The Vikings owners want their new digs built in Arden Hills -- presumably because it would also be a lucrative spot for their chief enterprise, shopping-center development. Some -- but not all -- members of the Ramsey County Board are happy to accommodate them, and are willing to nick consumers with an extra sales tax to make it happen.

That much has been known for a good half-year. What hasn't been clear is whether Minneapolis interests will put a united and compelling counterproposal on the table.

Or whether business leaders will go public with the case for aggregating large public facilities in the heart of the region, where roads, transit, sewers, a dense population and the synergy to create a desirable destination are already in place.

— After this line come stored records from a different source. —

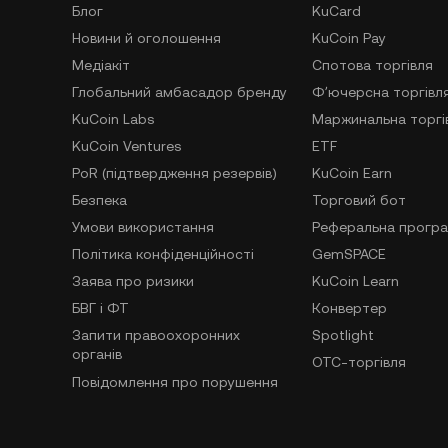
Блог
KuCard
Новини й оголошення
KuCoin Pay
Медіакіт
Спотова торгівля
Глобальний амбасадор бренду
Фʼючерсна торгівл
KuCoin Labs
Маржинальна торгі
KuCoin Ventures
ETF
PoR (підтвердження резервів)
KuCoin Earn
Безпека
Торговий бот
Умови використання
Реферальна прогр
Політика конфіденційності
GemSPACE
Заява про ризики
KuCoin Learn
БВГ і ФТ
Конвертер
Запити правоохоронних
Spotlight
органів
OTC-торгівля
Повідомлення про порушення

That ought to be an easy argument to make at a time when public resources aren't exactly flush, and when cities compete for young talent by touting the quality of big-city life.

Yet "the business community feels it's important to fully vet the Arden Hills site," Downtown Council CEO Sam Grabarski graciously allowed when I asked. "It's only fair to the Vikings to make sure that proposal has every chance to be understood."

I recalled that magnanimity toward downtown's rivals was not a hallmark of the city's stadium strategy in 1979.

"Let there be no doubt: We prefer that the location be downtown," Grabarski said. "We are not sitting silently. We are continuing to be ready, if and when the team, the governor and the Legislature are ready to consider a Minneapolis site."

The same message came from Minneapolis Mayor R.T. Rybak. He came to the Capitol in May with a plan for a new stadium on the Metrodome site that also would refinance and upgrade Target Center. It fell flat with the Vikings' owners. Rybak has been uncharacteristically quiet since.

But Hizzoner sounded like a fellow who's itching to wade back into the fray. "I'm working hard and I'm absolutely ready with Plan B, C, D or E -- whatever it takes!" he said.

Among the questions for Rybak has to be, ready for whom? The mayor plans to meet with Gov. Mark Dayton about the issue this week, presumably to make the case that a Minneapolis location fills Dayton's personal bill for a "people's stadium."

But it's not clear that the governor, or any elected official, is truly in the driver's seat on stadium siting. So far, it has appeared that the team is.

That's troubling. The investment of upwards of $600 million in public money is at stake, in a publicly owned facility whose location will affect many of the region's residents in ways great and small. The public interest ought to carry more weight.

That's why I perked up when the developers promoting a Farmers Market stadium site urged the creation of a more robust regional governance structure for large sports, entertainment and exhibition facilities. They call their proposed new governing body the Metropolitan Entertainment Commission, or MEC.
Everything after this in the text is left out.